(What you have to do):
Everything below from the line with "Inscription" through the line with "és a szőlő szaporítóanyagok kitermelésekor?" should be copied exactly, and nothing else; leave out the pictures.

(Records shown):
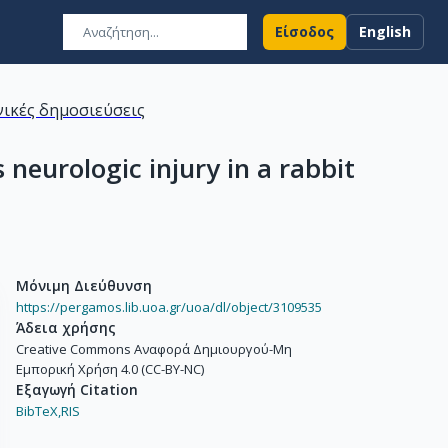
Είσοδος
English
ικές δημοσιεύσεις
neurologic injury in a rabbit
Μόνιμη Διεύθυνση
https://pergamos.lib.uoa.gr/uoa/dl/object/3109535
Άδεια χρήσης
Creative Commons Αναφορά Δημιουργού-Μη
Εμπορική Χρήση 4.0 (CC-BY-NC)
Εξαγωγή Citation
BibTeX,
RIS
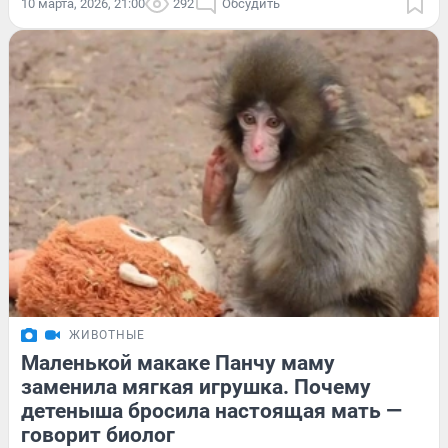
10 марта, 2026, 21:00
292
Обсудить
ЖИВОТНЫЕ
Маленькой макаке Панчу маму
заменила мягкая игрушка. Почему
детеныша бросила настоящая мать —
говорит биолог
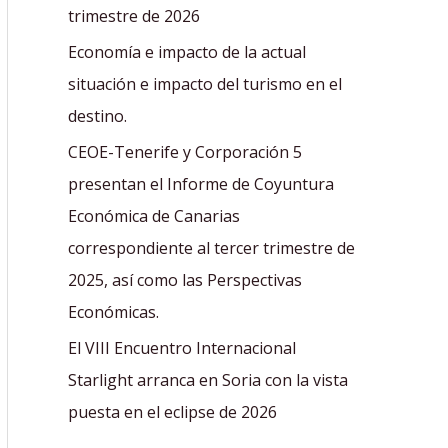
r
trimestre de 2026
:
Economía e impacto de la actual
situación e impacto del turismo en el
destino.
CEOE-Tenerife y Corporación 5
presentan el Informe de Coyuntura
Económica de Canarias
correspondiente al tercer trimestre de
2025, así como las Perspectivas
Económicas.
El VIII Encuentro Internacional
Starlight arranca en Soria con la vista
puesta en el eclipse de 2026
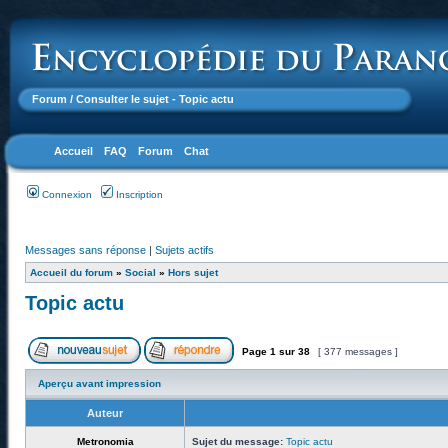
Forum
/ Consulter le sujet - Topic actu
Accueil
FAQ
Forum
Chat
Connexion
Inscription
Messages sans réponse
|
Sujets actifs
Accueil du forum
»
Social
»
Hors sujet
Topic actu
Page
1
sur
38
[ 377 messages ]
Aperçu avant impression
Auteur
Metronomia
Sujet du message:
Topic actu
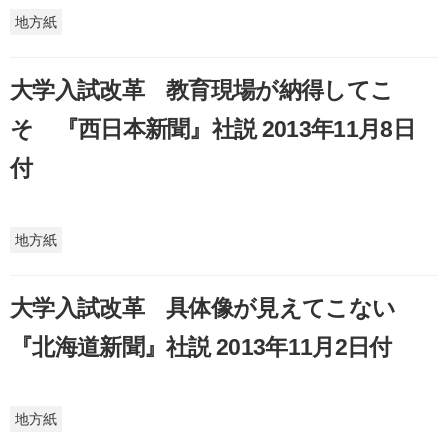
地方紙
大学入試改革 教育現場が納得してこ
そ 『西日本新聞』社説 2013年11月8日
付
地方紙
大学入試改革 具体像が見えてこない
『北海道新聞』社説 2013年11月2日付
地方紙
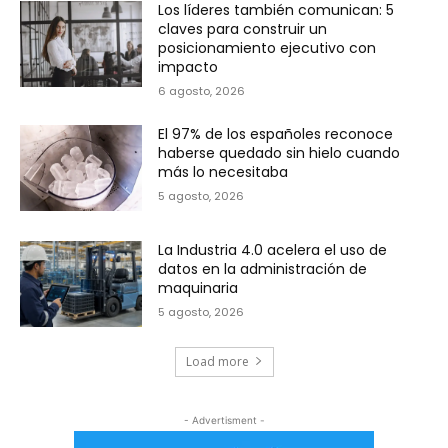
Los líderes también comunican: 5
claves para construir un
posicionamiento ejecutivo con
impacto
6 agosto, 2026
El 97% de los españoles reconoce
haberse quedado sin hielo cuando
más lo necesitaba
5 agosto, 2026
La Industria 4.0 acelera el uso de
datos en la administración de
maquinaria
5 agosto, 2026
Load more
- Advertisment -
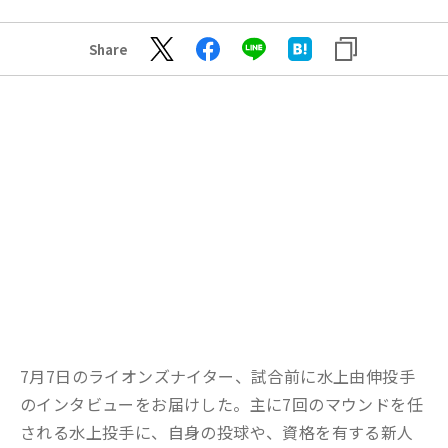
Share
7月7日のライオンズナイター、試合前に水上由伸投手
のインタビューをお届けした。主に7回のマウンドを任
される水上投手に、自身の投球や、資格を有する新人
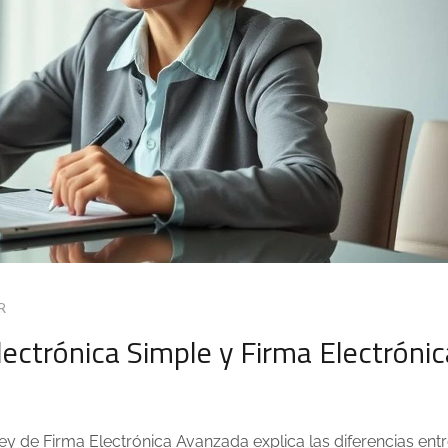
R
ectrónica Simple y Firma Electrónic
ey de Firma Electrónica Avanzada explica las diferencias ent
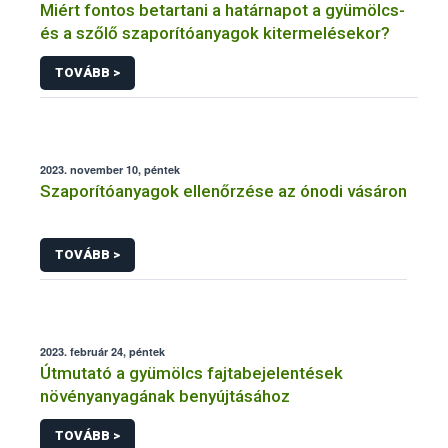
Miért fontos betartani a határnapot a gyümölcs-
és a szőlő szaporítóanyagok kitermelésekor?
TOVÁBB >
2023. november 10, péntek
Szaporítóanyagok ellenőrzése az ónodi vásáron
TOVÁBB >
2023. február 24, péntek
Útmutató a gyümölcs fajtabejelentések
növényanyagának benyújtásához
TOVÁBB >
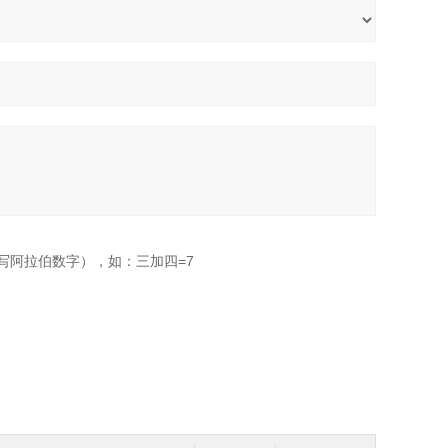
写阿拉伯数字），如：三加四=7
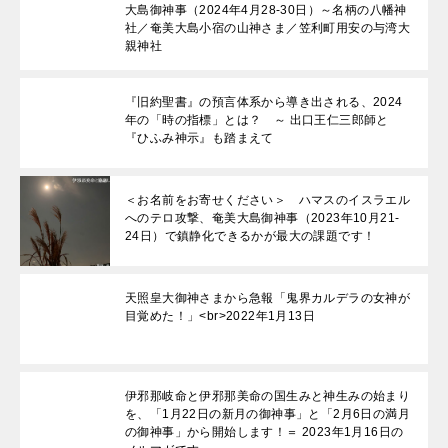
大島御神事（2024年4月28-30日）～名柄の八幡神
社／奄美大島小宿の山神さま／笠利町用安の与湾大
親神社
『旧約聖書』の預言体系から導き出される、2024
年の「時の指標」とは？ ～ 出口王仁三郎師と
『ひふみ神示』も踏まえて
＜お名前をお寄せください＞ ハマスのイスラエル
へのテロ攻撃、奄美大島御神事（2023年10月21-
24日）で鎮静化できるかが最大の課題です！
天照皇大御神さまから急報「鬼界カルデラの女神が
目覚めた！」<br>2022年1月13日
伊邪那岐命と伊邪那美命の国生みと神生みの始まり
を、「1月22日の新月の御神事」と「2月6日の満月
の御神事」から開始します！＝ 2023年1月16日の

(Response area):
Inscription
Messages sans réponse
|
Sujets actifs
Accueil du forum
»
Social
»
Hors sujet
Topic actu
Page
1
sur
38
[ 377 messages ]
Aperçu avant impression
Auteur
Metronomia
Sujet du message:
Topic actu
地方紙
大学入試改革 教育現場が納得してこ
そ 『西日本新聞』社説 2013年11月8日
付
地方紙
大学入試改革 具体像が見えてこない
『北海道新聞』社説 2013年11月2日付
地方紙
Los líderes también comunican: 5
claves para construir un
posicionamiento ejecutivo con
impacto
6 agosto, 2026
El 97% de los españoles reconoce
haberse quedado sin hielo cuando
más lo necesitaba
5 agosto, 2026
La Industria 4.0 acelera el uso de
datos en la administración de
maquinaria
5 agosto, 2026
Load more
- Advertisment -
Share
7月7日のライオンズナイター、試合前に水上由伸投手
のインタビューをお届けした。主に7回のマウンドを任
される水上投手に、自身の投球や、資格を有する新人
R
ectrónica Simple y Firma Electrónic
ey de Firma Electrónica Avanzada explica las diferencias ent
Miért fontos betartani a határnapot a gyümölcs-
és a szőlő szaporítóanyagok kitermelésekor?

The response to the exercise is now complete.